PROVIDED MATERIAL:
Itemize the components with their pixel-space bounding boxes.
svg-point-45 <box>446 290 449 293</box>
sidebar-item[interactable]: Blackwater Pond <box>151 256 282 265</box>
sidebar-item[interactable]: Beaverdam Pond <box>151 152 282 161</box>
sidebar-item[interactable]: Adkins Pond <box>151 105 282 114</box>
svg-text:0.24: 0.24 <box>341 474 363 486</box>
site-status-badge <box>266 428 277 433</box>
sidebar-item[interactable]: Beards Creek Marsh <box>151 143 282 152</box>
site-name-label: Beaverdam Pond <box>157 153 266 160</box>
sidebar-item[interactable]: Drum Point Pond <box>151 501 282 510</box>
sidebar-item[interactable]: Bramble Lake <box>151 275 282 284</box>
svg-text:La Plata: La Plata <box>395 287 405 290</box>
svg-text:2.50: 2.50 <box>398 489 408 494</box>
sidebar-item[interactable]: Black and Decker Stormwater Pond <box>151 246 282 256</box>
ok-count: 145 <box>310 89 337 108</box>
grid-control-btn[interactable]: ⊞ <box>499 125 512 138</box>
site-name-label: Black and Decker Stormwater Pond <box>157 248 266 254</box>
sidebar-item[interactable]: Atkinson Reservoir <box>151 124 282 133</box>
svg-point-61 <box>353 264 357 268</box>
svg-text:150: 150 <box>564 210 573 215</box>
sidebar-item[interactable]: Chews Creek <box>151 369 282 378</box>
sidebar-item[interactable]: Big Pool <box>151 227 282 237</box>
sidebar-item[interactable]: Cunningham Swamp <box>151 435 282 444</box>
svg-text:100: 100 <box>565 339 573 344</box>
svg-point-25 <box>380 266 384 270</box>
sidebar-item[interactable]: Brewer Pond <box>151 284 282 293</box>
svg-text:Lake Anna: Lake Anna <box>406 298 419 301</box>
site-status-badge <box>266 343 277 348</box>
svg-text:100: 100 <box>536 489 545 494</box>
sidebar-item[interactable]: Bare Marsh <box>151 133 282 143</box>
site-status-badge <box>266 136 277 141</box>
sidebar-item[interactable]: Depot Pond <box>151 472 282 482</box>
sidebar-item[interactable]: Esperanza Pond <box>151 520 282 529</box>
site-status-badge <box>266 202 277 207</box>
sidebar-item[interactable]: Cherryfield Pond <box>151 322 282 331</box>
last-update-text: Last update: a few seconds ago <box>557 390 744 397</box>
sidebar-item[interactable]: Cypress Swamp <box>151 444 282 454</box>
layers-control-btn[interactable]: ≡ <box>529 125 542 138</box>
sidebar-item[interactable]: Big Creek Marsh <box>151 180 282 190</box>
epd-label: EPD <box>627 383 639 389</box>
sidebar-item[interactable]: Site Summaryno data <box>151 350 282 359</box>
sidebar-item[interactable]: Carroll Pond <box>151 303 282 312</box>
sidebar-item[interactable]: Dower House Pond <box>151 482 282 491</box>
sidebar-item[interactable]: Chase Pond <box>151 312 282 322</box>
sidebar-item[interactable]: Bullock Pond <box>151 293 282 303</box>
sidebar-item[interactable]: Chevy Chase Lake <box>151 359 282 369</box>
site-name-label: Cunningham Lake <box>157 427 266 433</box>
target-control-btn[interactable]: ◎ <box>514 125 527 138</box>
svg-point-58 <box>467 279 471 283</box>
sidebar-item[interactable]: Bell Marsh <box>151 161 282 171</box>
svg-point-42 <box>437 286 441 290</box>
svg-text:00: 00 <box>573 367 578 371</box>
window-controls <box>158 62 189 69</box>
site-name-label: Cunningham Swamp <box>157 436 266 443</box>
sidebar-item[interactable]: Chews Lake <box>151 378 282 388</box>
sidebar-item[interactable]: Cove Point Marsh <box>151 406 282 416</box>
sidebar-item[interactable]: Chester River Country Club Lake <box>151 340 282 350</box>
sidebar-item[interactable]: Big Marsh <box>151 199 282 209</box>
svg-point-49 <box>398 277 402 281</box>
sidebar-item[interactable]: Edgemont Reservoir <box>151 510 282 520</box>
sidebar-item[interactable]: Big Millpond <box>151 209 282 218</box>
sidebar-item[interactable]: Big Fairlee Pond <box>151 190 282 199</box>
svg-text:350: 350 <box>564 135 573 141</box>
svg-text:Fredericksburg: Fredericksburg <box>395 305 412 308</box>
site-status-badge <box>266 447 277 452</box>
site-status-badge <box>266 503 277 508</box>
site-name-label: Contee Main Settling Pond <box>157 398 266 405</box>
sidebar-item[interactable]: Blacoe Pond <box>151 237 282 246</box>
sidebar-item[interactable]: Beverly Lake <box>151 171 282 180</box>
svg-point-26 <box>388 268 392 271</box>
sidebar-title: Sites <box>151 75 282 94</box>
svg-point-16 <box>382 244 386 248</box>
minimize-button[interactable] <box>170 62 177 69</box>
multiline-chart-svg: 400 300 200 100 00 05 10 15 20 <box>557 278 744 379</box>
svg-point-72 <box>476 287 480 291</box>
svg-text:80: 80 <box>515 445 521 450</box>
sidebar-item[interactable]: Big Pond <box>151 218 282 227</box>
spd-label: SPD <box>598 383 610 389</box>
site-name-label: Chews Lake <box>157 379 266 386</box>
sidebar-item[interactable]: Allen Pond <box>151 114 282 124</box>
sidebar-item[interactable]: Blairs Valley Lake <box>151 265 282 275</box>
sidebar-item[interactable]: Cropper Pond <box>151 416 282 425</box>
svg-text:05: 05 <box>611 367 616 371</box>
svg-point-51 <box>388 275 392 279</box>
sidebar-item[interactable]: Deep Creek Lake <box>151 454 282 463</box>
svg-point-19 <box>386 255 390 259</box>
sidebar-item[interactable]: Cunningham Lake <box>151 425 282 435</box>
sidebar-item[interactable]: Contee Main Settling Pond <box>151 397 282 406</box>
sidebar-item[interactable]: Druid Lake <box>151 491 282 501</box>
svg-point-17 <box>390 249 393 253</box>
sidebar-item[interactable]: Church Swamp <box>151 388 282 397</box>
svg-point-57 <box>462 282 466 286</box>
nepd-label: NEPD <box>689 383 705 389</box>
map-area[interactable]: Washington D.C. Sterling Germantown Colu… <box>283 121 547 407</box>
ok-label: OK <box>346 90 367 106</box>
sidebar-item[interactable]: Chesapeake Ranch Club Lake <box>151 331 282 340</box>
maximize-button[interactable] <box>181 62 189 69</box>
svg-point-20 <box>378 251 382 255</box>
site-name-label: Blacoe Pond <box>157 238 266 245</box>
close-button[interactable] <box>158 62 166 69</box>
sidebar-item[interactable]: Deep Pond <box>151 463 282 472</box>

==

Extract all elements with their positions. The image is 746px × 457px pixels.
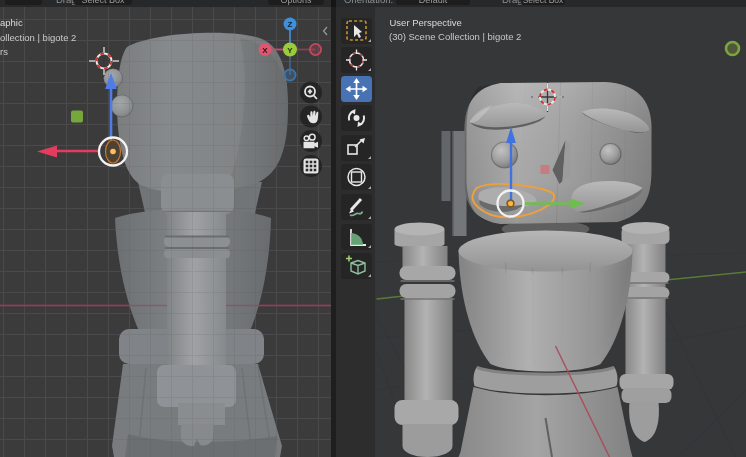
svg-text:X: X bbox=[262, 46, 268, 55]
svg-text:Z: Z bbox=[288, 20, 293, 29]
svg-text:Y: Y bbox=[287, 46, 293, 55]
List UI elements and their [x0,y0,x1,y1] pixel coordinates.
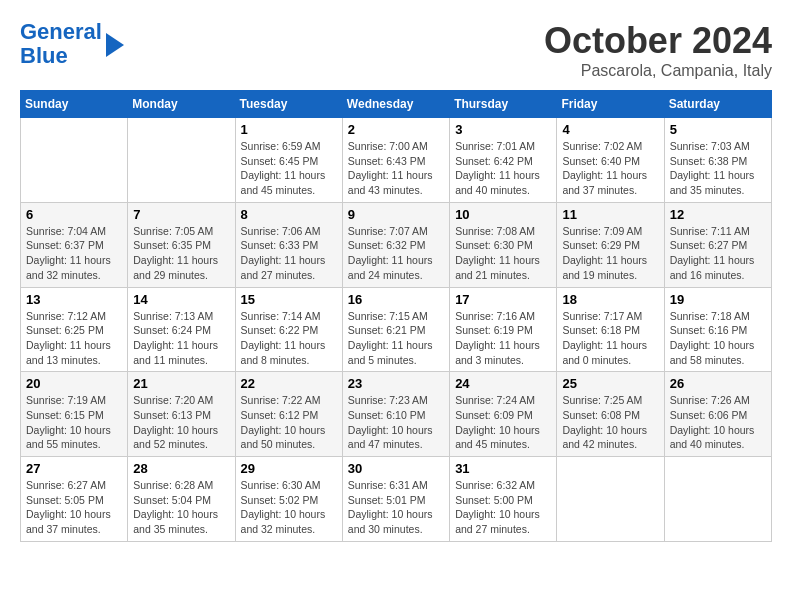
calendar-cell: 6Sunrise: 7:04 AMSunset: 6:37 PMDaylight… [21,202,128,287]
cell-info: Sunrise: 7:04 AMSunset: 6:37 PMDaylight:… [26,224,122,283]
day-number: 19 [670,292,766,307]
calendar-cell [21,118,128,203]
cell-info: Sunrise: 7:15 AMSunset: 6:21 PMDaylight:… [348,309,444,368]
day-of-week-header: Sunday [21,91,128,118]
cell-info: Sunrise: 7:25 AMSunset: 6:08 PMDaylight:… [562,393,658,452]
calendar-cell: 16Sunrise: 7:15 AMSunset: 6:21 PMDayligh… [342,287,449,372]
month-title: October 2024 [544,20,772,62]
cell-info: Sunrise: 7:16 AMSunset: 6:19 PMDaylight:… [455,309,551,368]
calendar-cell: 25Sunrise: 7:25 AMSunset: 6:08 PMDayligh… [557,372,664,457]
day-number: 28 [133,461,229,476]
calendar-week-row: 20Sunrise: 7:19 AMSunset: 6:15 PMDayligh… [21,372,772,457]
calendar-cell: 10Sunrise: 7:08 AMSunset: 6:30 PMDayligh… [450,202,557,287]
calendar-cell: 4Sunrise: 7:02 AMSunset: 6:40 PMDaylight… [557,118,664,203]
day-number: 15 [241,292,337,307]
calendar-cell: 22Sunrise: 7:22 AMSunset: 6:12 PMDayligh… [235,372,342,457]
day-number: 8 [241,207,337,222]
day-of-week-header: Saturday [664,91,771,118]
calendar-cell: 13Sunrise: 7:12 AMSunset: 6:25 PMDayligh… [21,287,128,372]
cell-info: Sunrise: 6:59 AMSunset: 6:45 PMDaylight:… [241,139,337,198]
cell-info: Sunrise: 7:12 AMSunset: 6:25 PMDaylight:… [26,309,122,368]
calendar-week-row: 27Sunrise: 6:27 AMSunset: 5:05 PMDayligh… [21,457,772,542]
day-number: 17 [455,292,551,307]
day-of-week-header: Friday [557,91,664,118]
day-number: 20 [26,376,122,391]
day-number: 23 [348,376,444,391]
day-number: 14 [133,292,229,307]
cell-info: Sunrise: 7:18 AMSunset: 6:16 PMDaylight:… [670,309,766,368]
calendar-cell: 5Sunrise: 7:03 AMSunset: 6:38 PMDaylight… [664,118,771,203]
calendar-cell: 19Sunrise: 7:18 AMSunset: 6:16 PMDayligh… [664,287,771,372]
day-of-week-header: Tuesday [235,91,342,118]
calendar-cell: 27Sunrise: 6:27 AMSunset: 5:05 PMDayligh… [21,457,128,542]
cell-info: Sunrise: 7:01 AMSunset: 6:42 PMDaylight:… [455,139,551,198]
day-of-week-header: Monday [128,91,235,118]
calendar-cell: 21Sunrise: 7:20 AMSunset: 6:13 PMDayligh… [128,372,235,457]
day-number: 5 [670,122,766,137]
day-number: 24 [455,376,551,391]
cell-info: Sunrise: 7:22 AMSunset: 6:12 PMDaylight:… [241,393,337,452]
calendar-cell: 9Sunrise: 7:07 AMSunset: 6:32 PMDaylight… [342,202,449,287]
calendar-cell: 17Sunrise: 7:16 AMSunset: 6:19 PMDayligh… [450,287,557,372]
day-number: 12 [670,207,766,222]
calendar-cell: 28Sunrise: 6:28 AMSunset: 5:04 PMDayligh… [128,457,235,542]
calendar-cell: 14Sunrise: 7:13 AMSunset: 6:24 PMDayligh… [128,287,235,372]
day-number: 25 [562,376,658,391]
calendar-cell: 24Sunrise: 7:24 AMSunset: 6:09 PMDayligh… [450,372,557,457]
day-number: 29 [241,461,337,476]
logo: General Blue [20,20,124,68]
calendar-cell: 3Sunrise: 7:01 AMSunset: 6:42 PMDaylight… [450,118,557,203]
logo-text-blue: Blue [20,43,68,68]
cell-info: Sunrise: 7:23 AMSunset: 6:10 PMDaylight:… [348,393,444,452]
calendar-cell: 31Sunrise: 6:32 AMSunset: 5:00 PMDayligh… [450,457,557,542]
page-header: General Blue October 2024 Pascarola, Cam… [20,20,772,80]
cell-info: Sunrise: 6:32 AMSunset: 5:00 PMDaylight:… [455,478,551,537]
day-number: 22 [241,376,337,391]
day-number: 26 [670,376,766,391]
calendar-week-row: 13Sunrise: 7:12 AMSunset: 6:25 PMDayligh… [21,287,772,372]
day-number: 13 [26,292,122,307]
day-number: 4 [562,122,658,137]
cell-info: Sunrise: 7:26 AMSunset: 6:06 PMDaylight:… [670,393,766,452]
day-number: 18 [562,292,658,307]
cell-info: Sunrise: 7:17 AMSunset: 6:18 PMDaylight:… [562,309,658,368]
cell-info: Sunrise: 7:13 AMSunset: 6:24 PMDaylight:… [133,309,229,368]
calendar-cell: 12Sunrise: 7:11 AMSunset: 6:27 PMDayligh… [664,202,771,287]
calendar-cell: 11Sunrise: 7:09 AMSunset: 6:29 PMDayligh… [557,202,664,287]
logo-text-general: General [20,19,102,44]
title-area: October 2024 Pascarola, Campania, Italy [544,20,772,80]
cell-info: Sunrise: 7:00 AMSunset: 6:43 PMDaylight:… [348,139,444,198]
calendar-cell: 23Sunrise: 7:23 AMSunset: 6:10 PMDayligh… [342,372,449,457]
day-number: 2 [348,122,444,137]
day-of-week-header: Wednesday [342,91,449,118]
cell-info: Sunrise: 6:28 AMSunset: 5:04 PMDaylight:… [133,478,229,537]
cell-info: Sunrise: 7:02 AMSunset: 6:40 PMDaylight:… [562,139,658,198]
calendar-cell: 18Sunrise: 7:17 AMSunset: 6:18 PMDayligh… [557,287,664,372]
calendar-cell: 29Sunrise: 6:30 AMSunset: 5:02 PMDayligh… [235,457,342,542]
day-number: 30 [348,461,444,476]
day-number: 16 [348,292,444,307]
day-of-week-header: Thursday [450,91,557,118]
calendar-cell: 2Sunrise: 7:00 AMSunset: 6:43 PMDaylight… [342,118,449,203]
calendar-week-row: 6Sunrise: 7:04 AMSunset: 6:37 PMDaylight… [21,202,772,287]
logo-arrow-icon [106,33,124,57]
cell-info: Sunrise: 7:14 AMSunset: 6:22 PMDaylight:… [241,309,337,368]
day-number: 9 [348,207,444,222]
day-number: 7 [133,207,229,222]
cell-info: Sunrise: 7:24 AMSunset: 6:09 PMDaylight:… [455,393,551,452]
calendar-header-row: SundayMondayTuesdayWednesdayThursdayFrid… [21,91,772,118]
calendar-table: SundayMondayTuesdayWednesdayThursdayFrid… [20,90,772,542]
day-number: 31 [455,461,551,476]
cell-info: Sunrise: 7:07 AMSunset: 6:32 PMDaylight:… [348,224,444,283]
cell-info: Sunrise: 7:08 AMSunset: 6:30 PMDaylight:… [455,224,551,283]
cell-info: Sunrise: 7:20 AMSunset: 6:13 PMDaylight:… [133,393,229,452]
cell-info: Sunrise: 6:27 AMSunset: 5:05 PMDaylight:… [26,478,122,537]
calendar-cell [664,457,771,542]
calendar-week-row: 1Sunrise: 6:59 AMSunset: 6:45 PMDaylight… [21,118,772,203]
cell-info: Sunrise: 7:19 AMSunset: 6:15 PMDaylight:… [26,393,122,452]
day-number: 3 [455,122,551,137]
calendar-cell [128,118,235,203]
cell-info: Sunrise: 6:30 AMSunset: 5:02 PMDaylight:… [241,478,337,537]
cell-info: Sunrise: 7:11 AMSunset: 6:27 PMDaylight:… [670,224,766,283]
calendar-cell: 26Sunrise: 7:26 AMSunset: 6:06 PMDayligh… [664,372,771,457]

TASK BRIEF:
Select and copy every line of the material that holds the string "Blacoe".

EXERCISE SOLUTION:
sidebar-item[interactable]: Blacoe Pond <box>151 237 282 246</box>
site-name-label: Blacoe Pond <box>157 238 266 245</box>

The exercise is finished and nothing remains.